Case Presentation: A 43 year old Albanian man without any significant past medical history, presented to the hospital with sudden onset intermittent dyspnea, chills and dark urine of 4 days duration. He had started consuming fava beans for the first time in his life, 2 weeks prior to presentation. Examination revealed scleral icterus, conjunctival pallor and sublingual cyanosis. His arterial oxygen saturation (SaO2) was 86% on pulse-oximetry but 100% on arterial blood gas (ABG). This prompted checking a methemoglobin (MetHb) level which was elevated at 8%. He did not have hepatomegaly or splenomegaly. Laboratory workup revealed hemoglobin of 8 g/dL (14 g/dL at baseline), leukocytosis, hyperbilirubinemia, hemoglobinuria, elevated LDH, high reticulocyte index and low haptoglobin. Peripheral smear demonstrated polychromasia, nucleated RBCs, anisocytosis and spherocytes. EKG, chest x-ray and troponin were unremarkable. Management was initiated with oxygen, RBC transfusion, intravenous fluids and low dose ascorbic acid.
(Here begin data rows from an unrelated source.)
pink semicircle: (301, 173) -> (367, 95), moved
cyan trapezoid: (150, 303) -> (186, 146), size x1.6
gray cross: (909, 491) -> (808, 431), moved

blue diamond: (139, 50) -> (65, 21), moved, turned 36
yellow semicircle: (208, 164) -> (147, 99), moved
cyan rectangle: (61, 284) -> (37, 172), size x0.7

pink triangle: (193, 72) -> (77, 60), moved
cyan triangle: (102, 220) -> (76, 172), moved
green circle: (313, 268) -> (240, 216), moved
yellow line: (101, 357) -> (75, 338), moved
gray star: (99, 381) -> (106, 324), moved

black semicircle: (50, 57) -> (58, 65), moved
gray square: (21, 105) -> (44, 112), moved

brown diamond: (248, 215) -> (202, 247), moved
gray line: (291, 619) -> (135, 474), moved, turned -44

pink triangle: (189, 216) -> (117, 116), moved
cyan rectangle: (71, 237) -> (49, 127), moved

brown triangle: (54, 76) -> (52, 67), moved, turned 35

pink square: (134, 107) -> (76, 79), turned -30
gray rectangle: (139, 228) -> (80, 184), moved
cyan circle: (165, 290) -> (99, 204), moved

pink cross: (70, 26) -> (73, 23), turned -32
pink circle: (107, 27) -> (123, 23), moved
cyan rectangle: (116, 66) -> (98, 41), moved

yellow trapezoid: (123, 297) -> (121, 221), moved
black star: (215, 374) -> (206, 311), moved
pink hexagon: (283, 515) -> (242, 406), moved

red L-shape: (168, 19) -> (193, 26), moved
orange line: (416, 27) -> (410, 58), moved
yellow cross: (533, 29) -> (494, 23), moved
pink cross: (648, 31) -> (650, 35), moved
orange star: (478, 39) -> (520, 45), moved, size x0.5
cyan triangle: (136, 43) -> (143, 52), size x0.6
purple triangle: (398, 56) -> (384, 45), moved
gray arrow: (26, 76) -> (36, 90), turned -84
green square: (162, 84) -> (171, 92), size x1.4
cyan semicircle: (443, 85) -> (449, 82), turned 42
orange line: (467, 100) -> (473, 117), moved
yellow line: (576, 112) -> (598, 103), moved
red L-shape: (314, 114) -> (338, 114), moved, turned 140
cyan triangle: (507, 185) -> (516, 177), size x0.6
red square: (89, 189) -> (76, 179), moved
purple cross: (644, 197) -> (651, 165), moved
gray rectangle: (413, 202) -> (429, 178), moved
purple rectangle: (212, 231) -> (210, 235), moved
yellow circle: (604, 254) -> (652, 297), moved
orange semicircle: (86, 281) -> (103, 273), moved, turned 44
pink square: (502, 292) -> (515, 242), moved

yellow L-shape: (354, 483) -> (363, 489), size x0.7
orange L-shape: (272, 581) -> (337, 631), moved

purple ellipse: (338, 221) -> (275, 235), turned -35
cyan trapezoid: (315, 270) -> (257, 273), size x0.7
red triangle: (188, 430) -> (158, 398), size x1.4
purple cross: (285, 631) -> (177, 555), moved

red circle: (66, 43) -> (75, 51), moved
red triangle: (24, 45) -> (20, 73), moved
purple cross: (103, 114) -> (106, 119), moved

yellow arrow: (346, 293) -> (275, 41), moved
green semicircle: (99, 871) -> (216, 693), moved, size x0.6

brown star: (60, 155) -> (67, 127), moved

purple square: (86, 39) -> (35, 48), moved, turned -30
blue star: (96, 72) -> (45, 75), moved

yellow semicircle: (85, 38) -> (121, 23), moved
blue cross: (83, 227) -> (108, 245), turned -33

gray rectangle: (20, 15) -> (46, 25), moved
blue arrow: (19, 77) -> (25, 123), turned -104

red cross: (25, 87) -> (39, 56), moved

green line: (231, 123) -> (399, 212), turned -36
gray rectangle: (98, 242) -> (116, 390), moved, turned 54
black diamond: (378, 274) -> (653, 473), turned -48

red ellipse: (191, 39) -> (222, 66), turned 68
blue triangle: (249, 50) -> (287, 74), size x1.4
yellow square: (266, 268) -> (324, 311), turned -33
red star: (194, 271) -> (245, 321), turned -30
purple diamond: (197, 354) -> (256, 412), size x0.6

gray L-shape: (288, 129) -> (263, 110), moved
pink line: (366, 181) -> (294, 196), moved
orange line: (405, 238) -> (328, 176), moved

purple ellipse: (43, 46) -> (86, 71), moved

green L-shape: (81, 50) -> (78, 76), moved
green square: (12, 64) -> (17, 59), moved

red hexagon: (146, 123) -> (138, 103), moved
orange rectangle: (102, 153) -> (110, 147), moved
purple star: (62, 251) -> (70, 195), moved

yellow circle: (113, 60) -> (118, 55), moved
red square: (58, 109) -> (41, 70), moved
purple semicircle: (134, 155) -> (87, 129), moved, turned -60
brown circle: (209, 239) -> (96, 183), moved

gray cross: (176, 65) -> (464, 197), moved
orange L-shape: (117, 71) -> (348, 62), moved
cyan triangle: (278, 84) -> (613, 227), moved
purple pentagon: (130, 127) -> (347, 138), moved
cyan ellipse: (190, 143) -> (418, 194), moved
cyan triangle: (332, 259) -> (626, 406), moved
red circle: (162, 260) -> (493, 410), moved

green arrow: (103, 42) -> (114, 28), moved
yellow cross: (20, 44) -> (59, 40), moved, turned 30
During his hospital course of 3 days, leukocytosis resolved and anemia responded adequately to transfusion. His symptoms, cyanosis and jaundice also resolved and oxygen saturation normalized to 100% on pulse-oximetry. He was prescribed folic acid on discharge, and provided with a list of medications and foods including Fava beans to avoid. On follow up, he remained asymptomatic, anemia resolved and G6PD level was 1.5 unit/g of Hemoglobin (normal 8-13).

Discussion: Glucose-6-phosphate dehydrogenase (G6PD) deficiency is an X-linked disorder which makes red blood cells (RBCs) more susceptible to oxidant stress. It is the most common enzyme deficiency of the RBCs, affecting approximately 400 million people around the world. The ingestion of Fava beans in these individuals usually triggers acute hemolysis, but is rarely severe enough to cause Methemoglobinemia. Studies report certain medications and infections triggering isolated hemolysis in G6PD deficient adults. A thorough PubMed search yielded only 4 reports of G6PD deficient adults developing both hemolysis and Methemoglobinemia and none of these cases implicated Fava beans as the inciting factor. Our patient demonstrated clinical and laboratory features of hemolytic anemia. The cyanosis, discrepancy between SaO2 on pulse-oximetry and ABG with a normal paO2 pointed towards Methemoglobinemia, which was confirmed by elevated MetHb. His Mediterranean descent raised concern for G6PD deficiency. Methylene blue is considered if the patient is symptomatic or if MetHb is greater than 20%, however it is ineffective and may worsen the hemolysis in G6PD deficiency. Low enzyme level obtained after resolution of acute hemolysis established the diagnosis of G6PD deficiency. The ingestion of Fava beans shortly prior to symptom onset, and resolution of illness on avoidance, implicates it as the oxidant stress.  

Conclusions: Hemolysis in an adult of Mediterranean descent should raise concern for G6PD deficiency. Heinz bodies and Bite cells are characteristic of these cases but their absence does not exclude the diagnosis. Methylene blue should not be used to manage Methemoglobinemia in diagnosed or suspected G6PD deficiency. Ascorbic acid should be used as antioxidant as it does not require G6PD to reduce MetHb. This case demonstrates the “textbook” presentation of Favism causing hemolytic anemia along with Methemoglobinemia in a G6PD deficient adult, which is unique to the current body of literature.